Here is an example of annotating adducts with
getAnnotation
ex.Adducts <- getAnnotation(ex.Isotopes, ppm = 10,
adinfo = positive.adinfo, polarity = "positive",
normalizeScore = TRUE)
#> Computing annotation
#> Annotation computed, updating peaklist
show(ex.Adducts)
#> anClique S4 object with 126 features
#> Features have been splitted into 15 cliques
#> 37 Features are isotopes
#> 85 features annotated
As we see from the summary
output, 178 of 275 features
have annotation. Function getAnnotation
requires as input
an adduct list, the parameter adinfo
. Users can use the
default adduct list positive.adinfo
for positive charged
adducts and negative.adinfo
for negative charged adducts.
polarity
must be set, either to positive
or
negative
. Lots of neutral masses are found when the clique
groups have many features. In those cases, scoring all annotations could
take much time as there are many possible combinations. To prevent this,
neutral masses that likely will be in the final top annotations are
selected and annotation is computed quickly. The selected masses have
the highest frequency adducts and the largest number of adducts. For
each clique group, all neutral masses are ordered depending on their
score. A number of top scoring masses controlled by
topmasstotal
parameter are selected. Additionally and for
every feature, the ordered list of scored neutral masses is subsetted to
only the neutral masses with adducts in that feature. Then a number of
top scoring masses set by topmassf
parameter are selected
in each sublist, and added to the set of selected masses. After the mass
selection, and in cases of big cliques (size of a “big” clique is
defined by parameter sizeanG
), annotation groups are
splitted again in new non overlapping groups just taking into account
the set of selected neutral masses.
getCliques
stores the annotation in the
peaklist
of the anClique
object. Here we can
see an overview of some annotated features in our sample:
features.clique6 <- getlistofCliques(ex.Adducts)[[6]]

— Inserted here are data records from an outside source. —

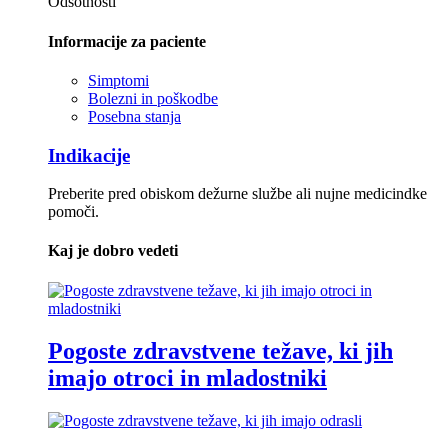
Odsotnosti
Informacije za paciente
Simptomi
Bolezni in poškodbe
Posebna stanja
Indikacije
Preberite pred obiskom dežurne službe ali nujne medicindke
pomoči.
Kaj je dobro vedeti
Pogoste zdravstvene težave, ki jih
imajo otroci in mladostniki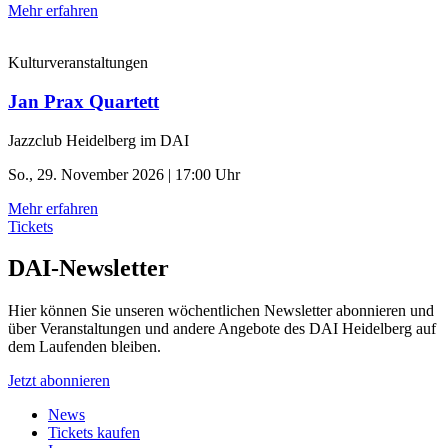
Mehr erfahren
Kulturveranstaltungen
Jan Prax Quartett
Jazzclub Heidelberg im DAI
So., 29. November 2026 | 17:00 Uhr
Mehr erfahren
Tickets
DAI-Newsletter
Hier können Sie unseren wöchentlichen Newsletter abonnieren und
über Veranstaltungen und andere Angebote des DAI Heidelberg auf
dem Laufenden bleiben.
Jetzt abonnieren
News
Tickets kaufen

head(getPeaklistanClique(ex.Adducts)[features.clique6,
c("an1","mass1","an2", "mass2", "an3", "mass3", "an4", "mass4", "an5",
"mass5")], n = 10)
#> an1 mass1 an2 mass2 an3 mass3 an4
#> CP037 [M+K]+ 242.0805 NA [M+H+K]2+ 522.1188
#> CP038 [2M+H]+ 242.0805 [M+H]+ 484.1605 [M+Na]+ 462.1786 [M+H-H2O]+
#> CP039 NA [M+NH4]+ 484.1605 NA
#> CP040 [2M+K]+ 242.0805 [M+K]+ 484.1605 [M+H]+ 522.1188 [M+K-H2O]+
#> CP041 [Cat-H]+ 105.0583 [Cat]2+ 208.1014 [Cat-H]+ 105.0583 [Cat-H]+
#> CP042 [M+H-OH]+ 216.0768 [M+H]+ 199.0745 [M+H]+ 199.0745 [M+H]+
#> CP043 NA NA NA
#> CP044 [Cat]+ 118.0649 [Cat]+ 118.0649 [Cat]+ 118.0649 [Cat]+
#> CP045 [Cat-H2O]+ 216.0768 [Cat-H]+ 199.0745 [Cat-H]+ 199.0745 [Cat-H]+
#> CP046 [M+Na]+ 242.0805 [M-H+2Na]+ 220.0986 [M+Na]+ 242.0805 [M-H+2Na]+
#> mass4 an5 mass5
#> CP037 NA [M+H+K]2+ 522.1188
#> CP038 502.1711 [M+H-NH3]+ 501.1871
#> CP039 NA [M+H]+ 501.1871
#> CP040 502.1711 [M+H]+ 522.1188
#> CP041 105.0583 [Cat-H]+ 105.0583
#> CP042 199.0745 [M+H]+ 199.0745
#> CP043 NA NA
#> CP044 118.0649 [Cat]+ 118.0649
#> CP045 199.0745 [Cat-H]+ 199.0745
#> CP046 220.0986 [M-H+2Na]+ 220.0986
Now we have obtained the neutral mass and the adduct annotation for our features. We could use the neutral mass together with the retention time and MS/MS data to annotate more confidently some of these metabolites. We also know how many features in the dataset are isotopes. Finally, we have achieved a reduction in the complexity of our the dataset, from many features to a signficant smaller number annotated neutral masses that have different adducts and isotopes.
[1]: “CliqueMS: a computational tool for annotating in-source metabolite ions from LC-MS untargeted metabolomics data based on a coelution similarity network”. Oriol Senan, Antoni Aguilar-Mogas, Miriam Navarro, Jordi Capellades, Luke Noon, Deborah Burks, Oscar Yanes, Roger Guimerà and Marta Sales-Pardo. Bioinformatics. Accepted March 2019.